On Self-Care…

In this moment I am sitting on a comfy couch, hedgehog in my lap, as a dog barks anxiously outside my doors. I’ve rented an Airbnb up north for myself and my hedgie for the weekend–just the two of us–as a thank you and congratulations to myself for completing the first year of internships without dying, quitting, or completely messing everything up.

Today, I got breakfast at a small town diner, hiked around a state park nearby, ate some delicious bakery pastries, napped, wrote, ran 6+ miles through rural farmlands and dirt roads, enjoyed a freshly cooked meal on the patio before sunset, and soaked in the hot tub for an hour as the stars came out.

This weekend was set up to be the ultimate exercise in self-care and relaxation. This is mostly because I’ve done so poorly with it over the last 9 months, as I’ve stumbled my way through the maze of professional and personal growth. Well, maybe that’s a bit harsh. I haven’t done poorly; I’ve been inconsistent, and I’ve been a little stubborn about doling out self-care until I start to reach a tipping point.

Now, finally, I feel at ease enough to pull the E-brake for a moment and take a much-needed respite from my day-to-day life back at home. Two full days and three full nights away from people, responsibilities (except the hedgie, but I wanted her here) and the loud noises of the city is so, so welcome. It also feels very necessary following a long, harsh winter full of stress, fatigue, deadlines, pressure, endless cold and late-season blizzards.

I won’t say it was difficult to remain sober during these past 9 months, but I will say that I’ve had more surprising flashes of desire to drink than I’m used to. There were a number of days after I finished up at my internship where some strange thought would come floating through my mind: “I have complete and total power over my decision to drink or not drink, and I could totally get away with it if I wanted to.”

Uh, yikes. How about no?

After getting over the initial weirdness of having a thought like that, it would start to cross my mind that those flash cravings weren’t happening for no reason–not after almost 2 years of sobriety. No, flashes like that seem to be intricately intertwined with how well I am in all spheres of my life. Coming out of this winter was really hard for me, I can’t lie. It felt like the cold weather and the stress of my semester combined with my less-than-stellar physical health to create a whole, big mess of me. And one of the results?

A fleeting desire to drink again.

I know I probably won’t ever be immune to those kinds of thoughts or desires. Even with all of the wonderful, beautiful, important things I’ve achieved through sobriety, there will always be some remnant of my past addicted self, lurking quietly ’til the moment’s right.

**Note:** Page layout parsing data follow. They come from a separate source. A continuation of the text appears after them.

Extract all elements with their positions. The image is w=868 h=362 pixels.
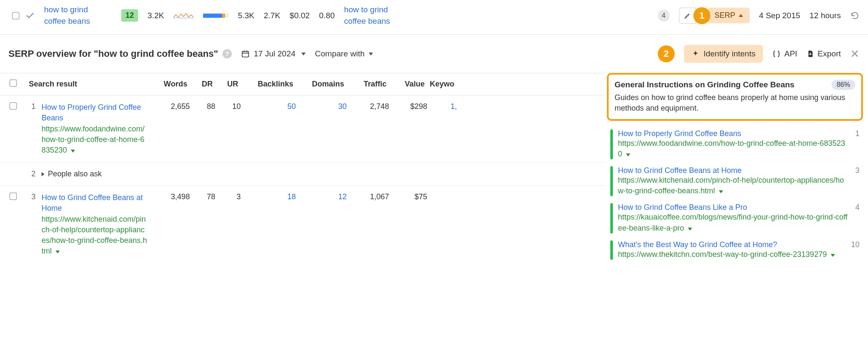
parent-topic-link[interactable]: how to grind coffee beans [344, 4, 412, 27]
cell-domains[interactable]: 12 [296, 192, 347, 201]
result-title[interactable]: How to Properly Grind Coffee Beans [618, 129, 849, 138]
rank: 1 [26, 102, 36, 111]
table-header-row: Search result Words DR UR Backlinks Doma… [0, 73, 605, 95]
intent-group: General Instructions on Grinding Coffee … [607, 73, 863, 120]
identify-intents-button[interactable]: Identify intents [684, 45, 763, 63]
checkmark-icon [25, 11, 35, 20]
col-search-result[interactable]: Search result [26, 80, 149, 89]
cell-backlinks[interactable]: 18 [241, 192, 296, 201]
col-words[interactable]: Words [149, 80, 187, 89]
cell-ur: 10 [215, 102, 241, 111]
chevron-down-icon[interactable] [71, 150, 75, 153]
col-backlinks[interactable]: Backlinks [238, 80, 293, 89]
serp-overview-header: SERP overview for "how to grind coffee b… [0, 35, 868, 73]
result-url[interactable]: https://www.foodandwine.com/how-to-grind… [42, 124, 147, 156]
rank: 3 [26, 192, 36, 201]
volume-value: 3.2K [147, 11, 164, 20]
result-rank: 4 [854, 203, 861, 233]
cell-value: $75 [389, 192, 427, 201]
row-checkbox[interactable] [12, 12, 19, 19]
cell-words: 3,498 [152, 192, 190, 201]
api-button[interactable]: API [772, 49, 797, 58]
close-icon[interactable]: ✕ [850, 47, 860, 61]
caret-up-icon [739, 14, 743, 17]
help-icon[interactable]: ? [223, 49, 232, 58]
col-dr[interactable]: DR [187, 80, 213, 89]
serp-dropdown-button[interactable]: SERP [708, 8, 750, 23]
cps-value: 0.80 [319, 11, 335, 20]
chevron-down-icon [301, 53, 306, 56]
svg-rect-0 [242, 51, 248, 57]
chevron-down-icon[interactable] [56, 251, 60, 253]
cell-value: $298 [389, 102, 427, 111]
compare-label: Compare with [315, 49, 364, 58]
rank: 2 [26, 170, 36, 178]
result-title[interactable]: How to Grind Coffee Beans at Home [42, 192, 147, 214]
pencil-icon [684, 12, 691, 19]
sparkle-icon [692, 50, 699, 58]
result-title[interactable]: What's the Best Way to Grind Coffee at H… [618, 240, 844, 249]
col-domains[interactable]: Domains [293, 80, 344, 89]
keyword-row: how to grind coffee beans 12 3.2K 5.3K 2… [0, 0, 868, 35]
intent-bar [610, 203, 613, 233]
table-row: 3 How to Grind Coffee Beans at Home http… [0, 186, 605, 263]
row-checkbox[interactable] [9, 102, 17, 110]
calendar-icon [241, 50, 250, 58]
result-url[interactable]: https://www.foodandwine.com/how-to-grind… [618, 138, 849, 159]
select-all-checkbox[interactable] [9, 79, 17, 87]
chevron-down-icon[interactable] [719, 190, 723, 193]
serp-features-count[interactable]: 4 [658, 10, 670, 22]
intent-result-item: How to Grind Coffee Beans Like a Pro htt… [607, 200, 863, 237]
result-url[interactable]: https://www.kitchenaid.com/pinch-of-help… [42, 214, 147, 257]
caret-right-icon [42, 172, 45, 176]
cell-backlinks[interactable]: 50 [241, 102, 296, 111]
col-value[interactable]: Value [387, 80, 425, 89]
result-url[interactable]: https://www.kitchenaid.com/pinch-of-help… [618, 175, 849, 196]
result-title[interactable]: How to Grind Coffee Beans at Home [618, 166, 849, 175]
people-also-ask[interactable]: People also ask [42, 170, 152, 178]
cell-traffic: 1,067 [347, 192, 389, 201]
result-url[interactable]: https://www.thekitchn.com/best-way-to-gr… [618, 249, 844, 260]
row-checkbox[interactable] [9, 192, 17, 200]
clicks-distribution [203, 14, 228, 18]
serp-button-label: SERP [715, 11, 735, 20]
cell-domains[interactable]: 30 [296, 102, 347, 111]
chevron-down-icon[interactable] [626, 153, 630, 156]
refresh-countdown: 12 hours [810, 11, 841, 20]
result-title[interactable]: How to Grind Coffee Beans Like a Pro [618, 203, 849, 212]
overview-title: SERP overview for "how to grind coffee b… [8, 48, 232, 59]
result-title[interactable]: How to Properly Grind Coffee Beans [42, 102, 147, 123]
chevron-down-icon [369, 53, 373, 56]
intent-percentage-badge: 86% [832, 80, 855, 90]
chevron-down-icon[interactable] [688, 228, 692, 231]
global-volume-value: 5.3K [238, 11, 254, 20]
cell-dr: 88 [190, 102, 215, 111]
intents-panel: General Instructions on Grinding Coffee … [605, 73, 868, 263]
cell-traffic: 2,748 [347, 102, 389, 111]
intent-result-item: What's the Best Way to Grind Coffee at H… [607, 237, 863, 263]
col-keywords[interactable]: Keywo [425, 80, 454, 89]
result-url[interactable]: https://kauaicoffee.com/blogs/news/find-… [618, 212, 849, 233]
date-picker[interactable]: 17 Jul 2024 [241, 49, 306, 58]
paa-label: People also ask [48, 170, 102, 178]
intent-bar [610, 129, 613, 159]
download-file-icon [807, 50, 814, 58]
cpc-value: $0.02 [289, 11, 310, 20]
export-button[interactable]: Export [807, 49, 841, 58]
intent-bar [610, 240, 613, 260]
cell-keywords[interactable]: 1, [427, 102, 457, 111]
compare-dropdown[interactable]: Compare with [315, 49, 373, 58]
export-label: Export [818, 49, 841, 58]
traffic-potential-value: 2.7K [264, 11, 280, 20]
col-ur[interactable]: UR [213, 80, 238, 89]
col-traffic[interactable]: Traffic [344, 80, 387, 89]
intent-result-item: How to Properly Grind Coffee Beans https… [607, 126, 863, 163]
result-rank: 1 [854, 129, 861, 159]
chevron-down-icon[interactable] [831, 254, 835, 257]
refresh-icon[interactable] [850, 11, 860, 20]
title-prefix: SERP overview for [8, 48, 94, 59]
result-rank: 3 [854, 166, 861, 196]
keyword-link[interactable]: how to grind coffee beans [44, 4, 112, 27]
date-value: 17 Jul 2024 [254, 49, 295, 58]
cell-dr: 78 [190, 192, 215, 201]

It feels so silly to say, but it also feels true. I could say the same about feelings of depression and anxiety; these days, I feel like I’m able to manage the emotional discord I feel pretty well, but sometimes I’m really not too good at it. The depressed voice starts nagging me from the back of my head, and the anxious voice starts wondering aloud if maybe something it wrong with me.

If I’m not careful in tending to my emotional, mental, and physical needs, I start to falter.

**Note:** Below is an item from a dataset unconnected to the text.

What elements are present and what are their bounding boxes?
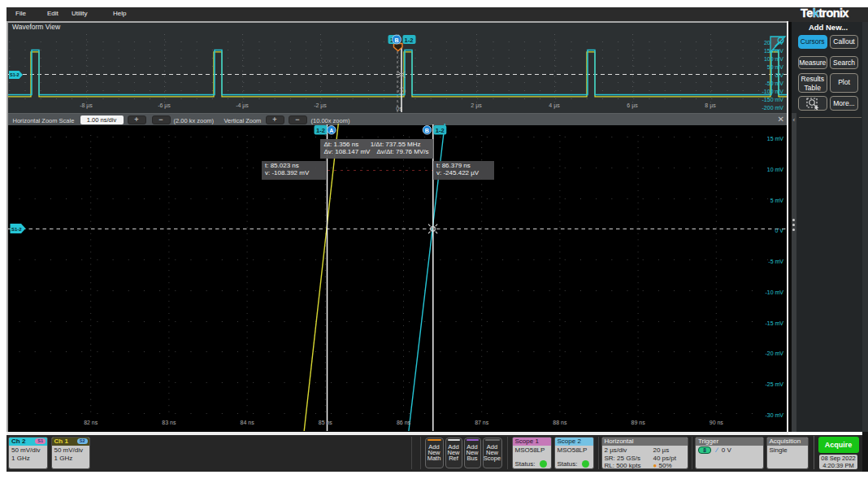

If I don’t take proactive steps to care for myself, my care falls to the wayside and I’m left to scramble a self-care solution together before I completely fall apart.

Someday I’ll get the preventative self-care routine nailed down and I won’t have to be so reactive to handling my stress, anger, frustration, and sadness.

But until then, I will so thoroughly enjoy these rare weekends of peace and solitude where I can recharge and start myself back on the right track again.

All while ignoring the cheap, shitty wine sitting in the mini fridge and sipping a cran-raspberry LaCroix instead.

5 thoughts on “On Self-Care…

    • okayishness blog says:

      Yes! It’s funny, when I first got sober, I would drink so so so much LaCroix. I reached for a can whenever I felt a craving, or if I felt anxious. Eventually the simple act of taking the first sip of LaCroix would help calm my nerves a bit…and it still has the same effect to this day! Funny how similar the effect is to actual booze, minus the drunkenness and horrible, dehydrating aftermath 😉

      Liked by 1 person

  1. truthbetold1111 says:

    I’m so glad you took some time for YOU. It’s a great observation that when you have a moment of questioning sobriety that it’s usually in direct correlation with where you’re at mentally. It’s easy to dismiss it or shrug it off, but man you could use it as a cue to dig in and take deeper look. Happy Saturday!